Thursday, July 31st, 2014

In an alternate universe* where I am the youngest general manager in Major League Baseball history—take that Theo—I find the building of a bullpen to be the most fascinating of activities.

While starters get the big-money contracts and deadline buzz, bullpens are pieced together with some strange concoction of failed starters, big-stuff young guns and a handful of oft-travelled veterans. Sometimes they work and sometimes they fail miserably, but no team can survive a season without the band of merry gentlemen coming out of the pen to (hopefully) preserve the occasional tight win.

I’m a bit of a sucker for good relief pitchers, as evidenced by my unnecessary hogging of holds leaders and surprising save-by-committee-competition winners in my friends-only fantasy league every year. But how exactly does a (real) team catch lightning in a bottle and create a group of pitchers that will eek out late-inning wins rather than give up the traumatic gopher ball in the closing moments?

There are two general trains of thought when it comes to building a pen, at least in my experience: developing or buying. Both strategies are rather self explanatory with developing bullpens focusing on mid-level arms in the draft and buying bullpens getting put together with a flurry of back-page trades or free-agent signings.

While I would love to spend the next three years of my life studying what strategy is better is a stand-alone recipe for success—my day job will come calling eventually—so I’ll tell you what I THINK I know.

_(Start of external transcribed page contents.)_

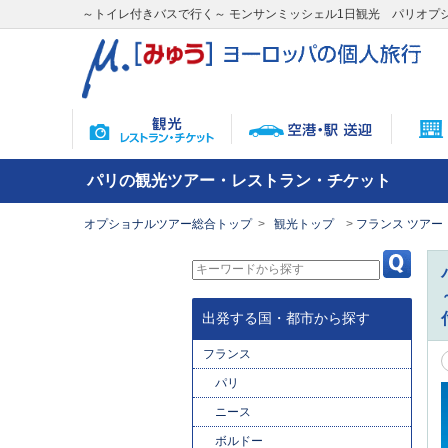
～トイレ付きバスで行く～ モンサンミッシェル1日観光 パリオプ
パリの観光ツアー・レストラン・チケット
オプショナルツアー総合トップ
観光トップ
フランス ツアー
出発する国・都市から探す
フランス
パリ
ニース
ボルドー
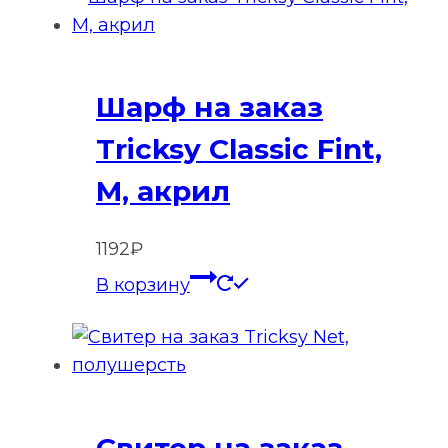
нескольк
вариаций
Опции
Шарф на заказ
можно
выбрать
Tricksy Classic Fint,
на
M, акрил
странице
товара.
1192
₽
В корзину
Свитер на заказ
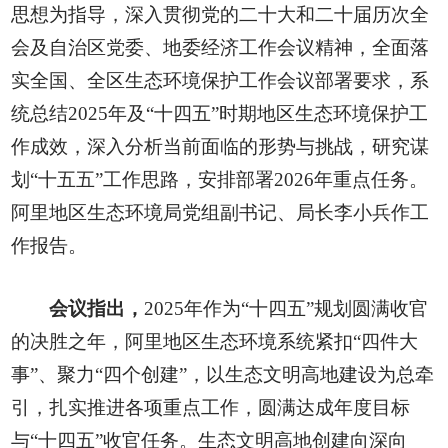
思想为指导，深入贯彻党的二十大和二十届历次全
会及自治区党委、地委经济工作会议精神，全面落
实全国、全区生态环境保护工作会议部署要求，系
统总结2025年及“十四五”时期地区生态环境保护工
作成效，深入分析当前面临的形势与挑战，研究谋
划“十五五”工作思路，安排部署2026年重点任务。
阿里地区生态环境局党组副书记、局长李小兵作工
作报告。
会议指出，
2025年作为“十四五”规划圆满收官
的决胜之年，阿里地区生态环境系统紧扣“四件大
事”、聚力“四个创建”，以生态文明高地建设为总牵
引，扎实推进各项重点工作，圆满达成年度目标
与“十四五”收官任务。生态文明高地创建向深向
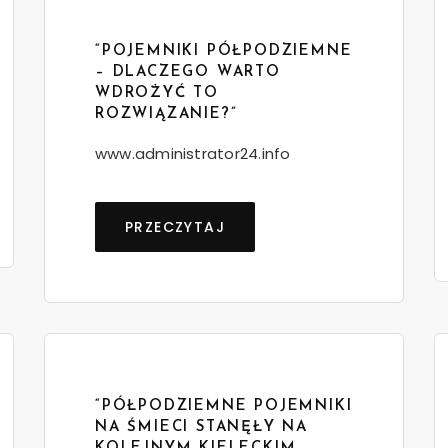
“POJEMNIKI PÓŁPODZIEMNE
– DLACZEGO WARTO
WDROŻYĆ TO
ROZWIĄZANIE?”
www.administrator24.info
PRZECZYTAJ
“PÓŁPODZIEMNE POJEMNIKI
NA ŚMIECI STANĘŁY NA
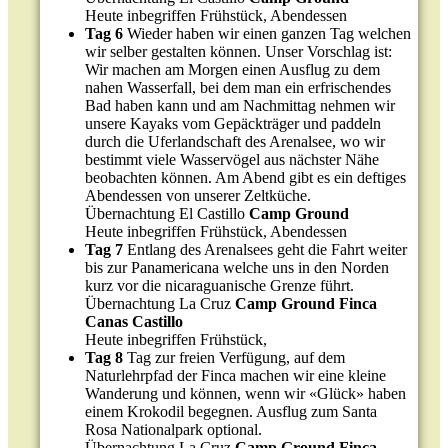
Heute inbegriffen Frühstück, Abendessen
Tag 6
Wieder haben wir einen ganzen Tag welchen
wir selber gestalten können. Unser Vorschlag ist:
Wir machen am Morgen einen Ausflug zu dem
nahen Wasserfall, bei dem man ein erfrischendes
Bad haben kann und am Nachmittag nehmen wir
unsere Kayaks vom Gepäckträger und paddeln
durch die Uferlandschaft des Arenalsee, wo wir
bestimmt viele Wasservögel aus nächster Nähe
beobachten können. Am Abend gibt es ein deftiges
Abendessen von unserer Zeltküche.
Übernachtung El Castillo
Camp Ground
Heute inbegriffen Frühstück, Abendessen
Tag 7
Entlang des Arenalsees geht die Fahrt weiter
bis zur Panamericana welche uns in den Norden
kurz vor die nicaraguanische Grenze führt.
Übernachtung La Cruz
Camp Ground Finca
Canas Castillo
Heute inbegriffen Frühstück,
Tag 8
Tag zur freien Verfügung, auf dem
Naturlehrpfad der Finca machen wir eine kleine
Wanderung und können, wenn wir «Glück» haben
einem Krokodil begegnen. Ausflug zum Santa
Rosa Nationalpark optional.
Übernachtung La Cruz
Camp Ground Finca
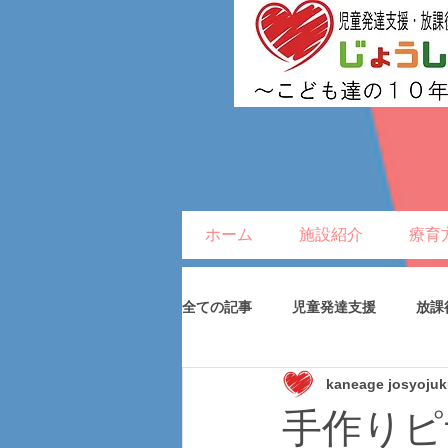
ホーム
施設紹介
療育
全ての記事
児童発達支援
放課
kaneage josyoju
手作りピ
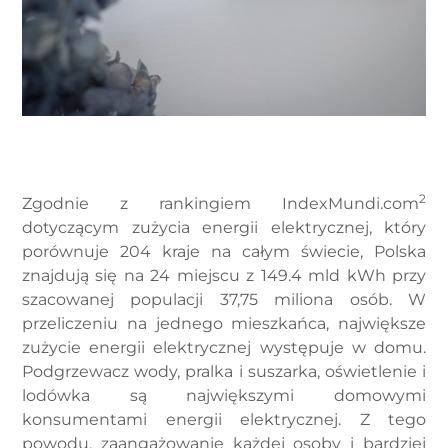
2
Zgodnie z rankingiem IndexMundi.com
dotyczącym zużycia energii elektrycznej, który
porównuje 204 kraje na całym świecie, Polska
znajdują się na 24 miejscu z 149.4 mld kWh przy
szacowanej populacji 37,75 miliona osób. W
przeliczeniu na jednego mieszkańca, największe
zużycie energii elektrycznej występuje w domu.
Podgrzewacz wody, pralka i suszarka, oświetlenie i
lodówka są największymi domowymi
konsumentami energii elektrycznej. Z tego
powodu, zaangażowanie każdej osoby i bardziej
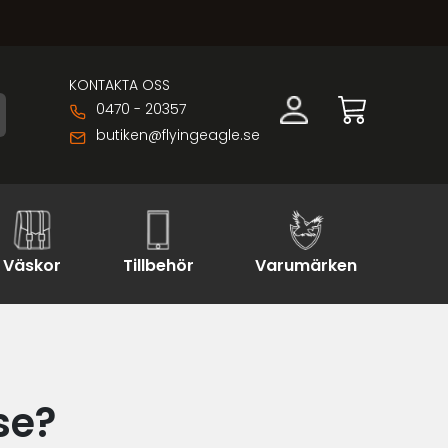
KONTAKTA OSS
0470 - 20357
butiken@flyingeagle.se
Väskor
Tillbehör
Varumärken
se?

I think the answer lies somewhere in between the two strategies. Okay fine, maybe this is a copout of a response, “Surely no team builds a bullpen solely one way or the other,” you say. I’ll give you that, but every team has a different identity in how they build their pen, whether their focus is international players or live arms or whatever redeeming quality a front office may want.

The teams with the best bullpens know how to get the most of the guys in their system, while also supplementing them with an assortment of wily vets. The problem with building a bullpen is that, by nature, they are volatile from both performance and longevity standpoint.

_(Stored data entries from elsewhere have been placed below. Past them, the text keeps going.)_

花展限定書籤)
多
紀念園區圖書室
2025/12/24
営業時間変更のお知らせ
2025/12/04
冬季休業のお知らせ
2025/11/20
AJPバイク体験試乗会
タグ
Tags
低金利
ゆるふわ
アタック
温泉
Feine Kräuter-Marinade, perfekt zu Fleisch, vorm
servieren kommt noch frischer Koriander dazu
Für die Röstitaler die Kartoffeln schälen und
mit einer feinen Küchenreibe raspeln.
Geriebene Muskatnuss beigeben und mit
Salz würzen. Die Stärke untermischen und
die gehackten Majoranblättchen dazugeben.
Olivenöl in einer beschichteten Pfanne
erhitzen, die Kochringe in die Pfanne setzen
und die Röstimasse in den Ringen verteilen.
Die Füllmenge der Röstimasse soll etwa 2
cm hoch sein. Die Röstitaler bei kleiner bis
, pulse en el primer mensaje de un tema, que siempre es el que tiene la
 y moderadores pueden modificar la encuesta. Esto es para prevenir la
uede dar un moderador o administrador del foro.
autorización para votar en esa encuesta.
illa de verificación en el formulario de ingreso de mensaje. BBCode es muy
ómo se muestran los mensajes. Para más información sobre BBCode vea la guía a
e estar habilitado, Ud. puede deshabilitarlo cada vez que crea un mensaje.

Mariano Rivera’s and Lee Smith’s don’t just grow on trees anymore. Injuries, contract demands and lack of sentimentality among players have led to shortened careers or 10-stop careers. For many relievers, this is the life you live. Just ask a guy like Latroy Hawkins.

Only closers get the somewhat royal treatment that starters receive, but even their shimmer as a high-priced cog for teams is fading. My buddy Dave, who I probably reference way too much, always rags on teams who spend big money on closers in free agency. “Teams should instead,” he says, “focus on building up their closer spot from within and spend money elsewhere.” It’s hard to look at the contract doled out to traveling closers in recent years and disagree with his sentiment.

Middle relief is an underappreciated art—that is until something goes wrong. However, I tend to find that the most beloved Cubbies in recent years have been of the mid-inning-eater variety. James Russell and Sean Marshall are two guys that instantly come to mind, as solidly developed guys who have been the glue holding a middling pen from falling completely apart. On the flip side, the Cubs have had their fair share of over-priced closers take a shot at becoming a fix in the role. Unfortunately few, if any, have worked out in the team’s favor in trying times.

The late-night heartburn caused from too many agonizing Carlos Marmol and Hawkins’ blown saves has been relieved a bit after the early-season release of Jose Veras—another example of a FA closer not working out. Sure the Cubs are still losing games at an exorbitant rate, but the losses seem to be piling up more because of a youthful offense in comparison to gauge-your-eyes out collapses.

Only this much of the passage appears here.